Dicle Fırat Gazeteciler Derneği'nin (DFG) ağustos ayı raporuna göre hapishanelerde tutsak gazeteci sayısı 79. Raporun yayımlanmasından kısa bir süre sonra Mezopotamya Ajansı (MA) Yazı İşleri Müdürü Diren Yurtsever, muhabirler Deniz Nazlım, Berivan Altan, Selman Güzelyüz, Hakan Yalçın, Emrullah Acar, Ceylan Şahinli, JINNEWS muhabirleri Habibe Eren, Öznur Değer tutuklandı. Aynı soruşturma kapsamında MA muhabiri Zemo Ağgöz ev hapsi şartıyla, bir süre MA'nın Ankara bürosunda stajyer olarak çalışan Mehmet Günhan ise adli kontrol şartıyla serbest bırakıldı.

'BASINA SALDIRI DAHA DA İLERİ BİR AŞAMA'
Toplumsal Özgürlük Partisi (TÖP) Dönem Sözcüsü Juliana Gözen, basına yönelik saldırıların topluma karşı başlatılan saldırıların önemli bir aşaması olduğunu kaydetti. Basına yönelik saldırıları topyekün saldırılardan bağımsız olmadığını kaydeden Gözen, "daha da ileri taşıyan bir aşama" yorumu yaptı.

'İKTİDAR SEÇİM ÖNCESİ KENDİ İSTEDİĞİ POLİTİK ATMOSFERİ YARATMAK İSTİYOR'
Gözen, iktidarın basına yönelik saldırılarını ETHA'ya değerlendirdi. "İktidar seçimlere giderken kendi istediği politik atmosferi yaratmak için kendisinden olmayan herkese şiddeti yöneltmiş durumda" diyen Gözen, "sansür yasası", "internet yasası" gibi uygulamaların da hayata geçirilmesinin önümüzdeki dönemin özel yönelimini gösterdiğini belirtti. Saldırıların her zaman var olduğuna dikkat çeken Gözen, "Ama özgür basın ve sosyal medyanın bir direniş alanı olarak kullanılmasının bu dönemde kısıtlanması, orta vadede de tamamen ortadan kaldırılması hedefleniyor. Artık işlenen suçların büyüklüğü ve iktidar ortaklarının yaşadıkları düşme korkusu bütün seslerin kesilmesini gerektiriyor olmalı. İşe haberin formel kaynaklarından, basın mensupları ve basın kuruluşlarından başladılar.

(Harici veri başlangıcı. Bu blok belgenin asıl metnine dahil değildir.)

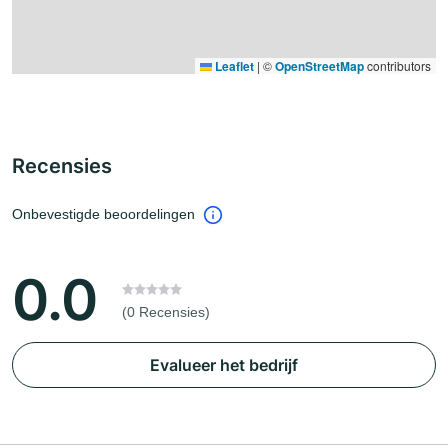
Leaflet
|
©
OpenStreetMap
contributors
Recensies
Onbevestigde beoordelingen
0.0
(0 Recensies)
Evalueer het bedrijf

Sosyal medyayı da peşi sıra hedefe koydular. İktidarın gazetecileri hedef alması faşistleşmenin geldiği özel bir aşamanın sonucudur" ifadelerini kullandı.

'KÜRT HALKINA SALDIRILAR GİZLENMEK İSTENİYOR'
Bu saldırıların kriminal olay olarak değerlendirilmemesi, amasız fakatsız herkesin tepkisini en net şekilde ortaya koyması gerektiğinin altını çizen Gözen, "Bu, hepimizi ve geleceğimizi etkileyen çok önemli bir gelişmedir. Öte yandan ilk olarak ve özel olarak bu yasanın fiili uygulamalarını Kürt basını ve emekçilerine yöneltmiş olması da önümüzdeki dönemde izleyecekleri yolu bizlere gösteriyor. Kürt halkına yönelik sürdürdüğü savaşın bir ürünü olan bu yönelimle Kürt basını darbelenmek, hakikatler gizlenmek isteniyor" vurgusu yaptı.

'SANSÜR YASASI YOK SAYILMALI'
Basına ve haberleşme özgürlüğüne, ifade özgürlüğüne sahip çıkmanın, özgür haber faaliyetini yürüten tüm basın organlarına gerekli her türlü desteği sağlamak gerektiğinin altını çizen Gözen, kamuoyuna şu çağrıyı yaptı: "Öte yandan bulunduğumuz her alan, her mecra haberleşme alanına dönüştürülmelidir. Sansür yasası yok sayılmalı, hakikatler milyonlarca insan tarafından korkmadan dile getirilmelidir. Topyekün direniş, topyekün seferberlik hayata geçirilmelidir. Tutsak gazetecilerin sesi olunmalı, onların yaptıkları hakikatlere dayalı habercilik faaliyeti sürdürülmelidir. Bunun kanallarını oluşturmak hepimizin sorumluluğudur."